Sightseeing in Datong Posted by sasha on Apr 24, 2013 in architecture and landscaping, Art, Buddhism, Culture, history, Leisure, religion, sightseeing, The Silk Road, travel, Uncategorized
While Datong itself is an interesting city with a long history, the main reasons for traveling there lie outside of the city. Most tourists travel here to visit the Yungang Grottoes (云冈石窟 – yún gāng shí kū), one of the three major Buddhist sculptural sites in China. Way back in the day, the Northern Wei Dynasty established their capital at Pingcheng, which is now known as Datong. Buddhism was adopted as the official religion, having made its way there via the Silk Road. The statues were completed between the years 460 and 525, and in total there are 252 grottoes with over 51,000 Buddha statues. Through the years, the statues have been exposed to heavy weathering; thus, many efforts have been made to repair and refurbish them. For example, wooden temples were built outside some of the caves during the Liao Dynasty, but they were destroyed in a fire some years later. Despite all of that, many of the statues are in fine condition, and walking through the many caves here really is an incredible experience.
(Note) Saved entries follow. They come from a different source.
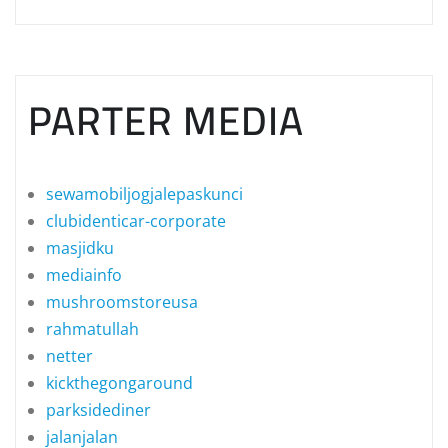
PARTER MEDIA
sewamobiljogjalepaskunci
clubidenticar-corporate
masjidku
mediainfo
mushroomstoreusa
rahmatullah
netter
kickthegongaround
parksidediner
jalanjalan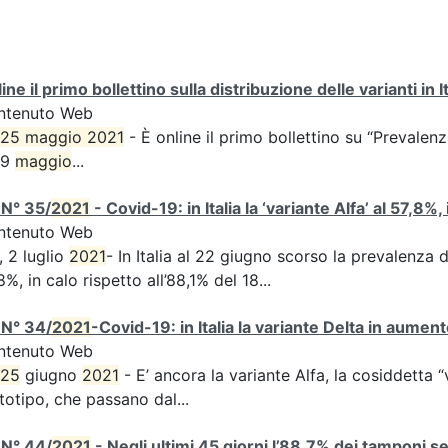
ine il primo bollettino sulla distribuzione delle varianti in It
ntenuto Web
25 maggio 2021
- È online il primo bollettino su “Prevale
19
maggio
...
 N° 35/
2021
- Covid-19: in Italia la ‘variante Alfa’ al 57,8%,
ntenuto Web
, 2 luglio
2021
- In Italia al 22 giugno scorso la prevalenza d
8%, in calo rispetto all’88,1% del 18...
 N° 34/
2021
-Covid-19: in Italia la variante Delta in aume
ntenuto Web
25
giugno
2021
- E’ ancora la variante Alfa, la cosiddetta “
totipo, che passano dal...
 N° 44/
2021
- Negli ultimi 45 giorni l’88,7% dei tamponi s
Transport: Take bus #3 out of Datong city and ride it until the last stop. The fare is only 1 RMB/person.
Ticket: 150 RMB/person
Another place of interest in Datong is the Hanging Monastery (悬空寺 – xuán kōng sì), a temple built right into a cliff. Built in 491, this temple includes elements of three religions – Buddhism, Taoism, and Confucianism. Of course, it has been repaired on multiple occasions, but it is still an architectural wonder that it even exists in the first place! The monastery was built into the cliff side for a few reasons – to protect it from floods, rain, snow, and sunshine, and also to ensure a quiet environment for worshipping. Be prepared for a little bit of vertigo while walking around in the temple, and if you’re scared of heights, you might not want to look down!
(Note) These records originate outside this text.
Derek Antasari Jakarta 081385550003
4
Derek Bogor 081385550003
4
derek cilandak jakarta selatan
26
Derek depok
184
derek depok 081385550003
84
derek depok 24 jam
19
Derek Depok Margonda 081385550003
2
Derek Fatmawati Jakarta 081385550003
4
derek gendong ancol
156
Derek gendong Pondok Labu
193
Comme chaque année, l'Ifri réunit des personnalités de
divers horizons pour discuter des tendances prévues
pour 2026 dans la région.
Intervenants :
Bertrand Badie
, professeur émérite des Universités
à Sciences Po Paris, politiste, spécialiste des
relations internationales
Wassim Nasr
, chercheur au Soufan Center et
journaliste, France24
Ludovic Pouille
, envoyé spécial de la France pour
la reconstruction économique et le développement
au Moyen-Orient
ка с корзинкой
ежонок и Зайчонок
Transport: It’s possible to get out here by switching buses a few times, but you’re better off just hiring a driver for the day. On our visit, we paid 70 RMB/person for a comfortable van to the temple, the mountain, and back.
Ticket: 130 RMB/person
From the Hanging Monastery, you might as well go visit Mt. Heng (恒山 – héng shān), one of the Five Great Mountains of China (五岳 – wǔ yuè). Don’t get it mixed up with the one in Hunan province, though, as they are both named Mt. Heng (the pronunciation is the same but a different Chinese character is used). To avoid confusion, people call this one Northern Heng. It’s also one of the five tallest mountains in the country, with its peak all the way up at 2,017 meters. Due to its northerly location, Mt. Heng isn’t regarded as highly as some of the other mountains. Actually, this makes for a very enjoyable visit, as you won’t be fighting hordes of tourists (like I did when I climbed Mt. Tai). A hike up the mountain isn’t too difficult, and there are plenty of temples to visit on the way up. For a more relaxing way down, you can take the cable car.
Transport: It’s just up the road from the Hanging Monastery, so have your driver take you there after visiting the temple.
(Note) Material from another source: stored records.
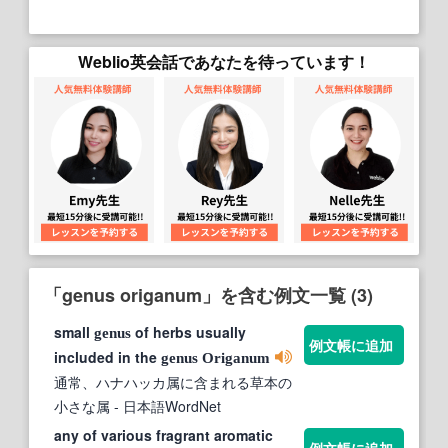
Weblio英会話であなたを待っています！
「genus origanum」を含む例文一覧 (3)
small
of herbs usually
genus
例文帳に追加
included in the
genus
Origanum
通常、ハナハッカ属に含まれる草本の
小さな属
- 日本語WordNet
any of various fragrant aromatic
例文帳に追加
Ticket: An entrance ticket is 55 RMB/person, and the cable car will set you back 25 RMB for a one-way ride or 45 round-trip.
Although all of this is doable in one very busy day, it’s much better to spread it out over two days – visit the Yungang Grottoes on your first day, explore the city a little bit, and then head out to the Hanging Monastery and Mt. Heng on the second day. Trains ride from Beijing station to Datong overnight, making this trip very feasible for a long weekend.